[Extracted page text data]
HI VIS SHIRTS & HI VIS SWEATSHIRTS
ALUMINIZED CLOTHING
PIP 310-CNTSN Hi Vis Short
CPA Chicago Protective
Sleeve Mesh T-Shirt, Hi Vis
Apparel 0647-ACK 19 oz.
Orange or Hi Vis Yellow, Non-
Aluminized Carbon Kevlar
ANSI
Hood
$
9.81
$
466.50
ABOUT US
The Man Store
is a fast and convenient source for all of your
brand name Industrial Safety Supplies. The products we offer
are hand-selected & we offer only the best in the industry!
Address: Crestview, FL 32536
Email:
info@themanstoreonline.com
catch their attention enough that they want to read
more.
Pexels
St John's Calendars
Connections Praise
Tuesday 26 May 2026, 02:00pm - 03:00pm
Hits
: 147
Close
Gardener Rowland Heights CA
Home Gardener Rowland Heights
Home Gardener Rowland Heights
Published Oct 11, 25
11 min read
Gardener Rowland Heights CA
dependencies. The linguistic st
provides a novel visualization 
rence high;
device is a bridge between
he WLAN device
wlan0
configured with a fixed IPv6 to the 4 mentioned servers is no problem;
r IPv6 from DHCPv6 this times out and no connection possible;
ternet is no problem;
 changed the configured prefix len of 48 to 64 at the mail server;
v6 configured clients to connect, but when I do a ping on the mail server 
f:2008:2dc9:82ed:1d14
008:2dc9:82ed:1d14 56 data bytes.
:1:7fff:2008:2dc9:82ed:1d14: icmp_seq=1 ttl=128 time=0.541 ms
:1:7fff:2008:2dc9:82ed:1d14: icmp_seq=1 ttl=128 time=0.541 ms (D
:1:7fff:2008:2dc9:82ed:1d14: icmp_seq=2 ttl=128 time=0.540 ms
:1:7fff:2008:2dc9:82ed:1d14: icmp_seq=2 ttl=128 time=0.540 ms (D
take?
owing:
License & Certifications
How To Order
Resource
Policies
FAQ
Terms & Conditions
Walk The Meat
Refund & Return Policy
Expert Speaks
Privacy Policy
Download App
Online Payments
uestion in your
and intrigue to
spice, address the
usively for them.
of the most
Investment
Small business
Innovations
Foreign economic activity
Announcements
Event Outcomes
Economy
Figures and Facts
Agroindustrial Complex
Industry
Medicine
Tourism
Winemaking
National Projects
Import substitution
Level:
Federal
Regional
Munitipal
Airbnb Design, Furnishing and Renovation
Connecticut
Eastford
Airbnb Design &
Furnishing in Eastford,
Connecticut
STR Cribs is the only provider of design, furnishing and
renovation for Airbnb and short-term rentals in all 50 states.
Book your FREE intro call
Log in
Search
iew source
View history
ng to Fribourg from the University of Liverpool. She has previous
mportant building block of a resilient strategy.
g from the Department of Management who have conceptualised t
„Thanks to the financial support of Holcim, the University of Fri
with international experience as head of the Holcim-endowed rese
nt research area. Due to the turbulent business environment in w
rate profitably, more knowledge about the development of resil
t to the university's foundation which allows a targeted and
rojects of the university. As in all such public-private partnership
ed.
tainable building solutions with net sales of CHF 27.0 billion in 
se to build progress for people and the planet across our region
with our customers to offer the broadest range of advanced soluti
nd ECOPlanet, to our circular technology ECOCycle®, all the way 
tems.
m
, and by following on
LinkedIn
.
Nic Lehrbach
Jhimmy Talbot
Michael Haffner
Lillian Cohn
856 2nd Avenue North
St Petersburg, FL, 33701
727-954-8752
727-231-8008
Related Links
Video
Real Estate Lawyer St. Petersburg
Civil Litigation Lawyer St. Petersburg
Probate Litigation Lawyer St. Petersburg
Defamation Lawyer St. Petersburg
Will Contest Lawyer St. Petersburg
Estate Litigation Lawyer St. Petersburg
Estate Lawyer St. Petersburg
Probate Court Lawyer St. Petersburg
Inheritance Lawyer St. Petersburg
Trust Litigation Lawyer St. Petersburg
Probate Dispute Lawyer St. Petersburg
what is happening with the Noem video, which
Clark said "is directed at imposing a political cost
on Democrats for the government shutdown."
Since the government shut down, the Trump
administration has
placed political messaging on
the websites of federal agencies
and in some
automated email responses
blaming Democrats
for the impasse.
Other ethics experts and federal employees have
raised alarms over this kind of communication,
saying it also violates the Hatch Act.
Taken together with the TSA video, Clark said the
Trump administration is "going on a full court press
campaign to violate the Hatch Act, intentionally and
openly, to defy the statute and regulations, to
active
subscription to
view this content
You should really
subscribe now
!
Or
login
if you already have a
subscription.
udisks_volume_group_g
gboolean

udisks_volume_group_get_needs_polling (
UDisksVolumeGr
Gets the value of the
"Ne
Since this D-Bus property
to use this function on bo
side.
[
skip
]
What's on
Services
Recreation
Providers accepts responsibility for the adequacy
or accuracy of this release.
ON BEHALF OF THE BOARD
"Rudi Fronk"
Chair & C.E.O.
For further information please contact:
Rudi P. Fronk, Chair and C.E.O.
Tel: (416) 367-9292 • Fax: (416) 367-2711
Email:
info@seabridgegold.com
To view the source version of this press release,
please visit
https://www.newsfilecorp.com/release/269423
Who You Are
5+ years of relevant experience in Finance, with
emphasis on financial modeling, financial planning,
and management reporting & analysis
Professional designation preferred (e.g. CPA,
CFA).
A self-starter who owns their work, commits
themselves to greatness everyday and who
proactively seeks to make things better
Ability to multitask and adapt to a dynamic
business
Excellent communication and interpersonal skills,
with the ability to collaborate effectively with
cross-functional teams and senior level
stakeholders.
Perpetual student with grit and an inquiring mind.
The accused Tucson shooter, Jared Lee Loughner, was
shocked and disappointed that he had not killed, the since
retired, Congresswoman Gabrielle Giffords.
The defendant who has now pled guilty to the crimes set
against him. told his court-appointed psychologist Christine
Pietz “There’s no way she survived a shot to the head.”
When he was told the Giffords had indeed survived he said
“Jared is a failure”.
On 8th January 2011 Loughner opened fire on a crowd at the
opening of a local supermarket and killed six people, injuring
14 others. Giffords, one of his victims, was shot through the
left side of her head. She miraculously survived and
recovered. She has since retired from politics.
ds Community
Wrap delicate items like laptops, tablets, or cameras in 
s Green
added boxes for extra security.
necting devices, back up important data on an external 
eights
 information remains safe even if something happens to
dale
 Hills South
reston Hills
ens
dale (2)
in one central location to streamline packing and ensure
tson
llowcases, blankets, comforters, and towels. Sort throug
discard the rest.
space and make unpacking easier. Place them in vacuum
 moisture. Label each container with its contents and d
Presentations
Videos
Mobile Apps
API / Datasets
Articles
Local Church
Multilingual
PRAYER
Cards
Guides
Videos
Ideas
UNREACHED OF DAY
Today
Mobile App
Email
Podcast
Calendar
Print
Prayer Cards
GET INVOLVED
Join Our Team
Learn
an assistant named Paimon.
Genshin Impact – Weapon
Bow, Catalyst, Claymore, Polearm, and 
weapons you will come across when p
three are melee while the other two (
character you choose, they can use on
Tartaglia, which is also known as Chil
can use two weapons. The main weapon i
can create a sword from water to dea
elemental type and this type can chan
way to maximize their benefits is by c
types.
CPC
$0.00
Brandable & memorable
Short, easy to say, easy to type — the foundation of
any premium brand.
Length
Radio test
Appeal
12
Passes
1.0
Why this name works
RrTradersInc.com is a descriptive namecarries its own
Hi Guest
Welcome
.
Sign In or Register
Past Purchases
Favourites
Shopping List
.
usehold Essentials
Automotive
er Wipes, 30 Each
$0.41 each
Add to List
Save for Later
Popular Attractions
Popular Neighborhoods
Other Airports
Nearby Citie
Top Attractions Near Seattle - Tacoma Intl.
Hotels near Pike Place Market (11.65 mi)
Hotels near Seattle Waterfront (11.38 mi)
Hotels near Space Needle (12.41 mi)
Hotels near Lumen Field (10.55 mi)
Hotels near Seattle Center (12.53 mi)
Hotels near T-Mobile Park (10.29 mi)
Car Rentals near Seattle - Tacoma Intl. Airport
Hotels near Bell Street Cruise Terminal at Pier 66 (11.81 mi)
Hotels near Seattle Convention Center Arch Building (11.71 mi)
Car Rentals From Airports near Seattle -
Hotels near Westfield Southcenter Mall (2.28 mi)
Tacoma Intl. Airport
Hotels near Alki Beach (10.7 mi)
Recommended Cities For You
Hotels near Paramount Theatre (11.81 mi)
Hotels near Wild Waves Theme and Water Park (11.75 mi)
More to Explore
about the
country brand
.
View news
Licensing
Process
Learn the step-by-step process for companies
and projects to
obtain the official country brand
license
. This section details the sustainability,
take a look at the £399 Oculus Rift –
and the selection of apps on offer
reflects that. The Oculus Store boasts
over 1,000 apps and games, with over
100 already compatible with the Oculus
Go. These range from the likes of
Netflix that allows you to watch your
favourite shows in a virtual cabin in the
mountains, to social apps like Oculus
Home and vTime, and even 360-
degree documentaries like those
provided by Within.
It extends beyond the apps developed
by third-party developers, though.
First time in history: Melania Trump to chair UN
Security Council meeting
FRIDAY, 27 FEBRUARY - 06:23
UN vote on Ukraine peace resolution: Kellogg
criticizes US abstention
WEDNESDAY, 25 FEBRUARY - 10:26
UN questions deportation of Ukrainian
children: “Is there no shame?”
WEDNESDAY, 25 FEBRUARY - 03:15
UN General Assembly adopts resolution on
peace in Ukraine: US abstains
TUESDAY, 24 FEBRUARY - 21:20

:: Exercise description ::
Collect from the data above every line that includes "Park".

:: Response area ::
Hotels near T-Mobile Park (10.29 mi)
Hotels near Wild Waves Theme and Water Park (11.75 mi)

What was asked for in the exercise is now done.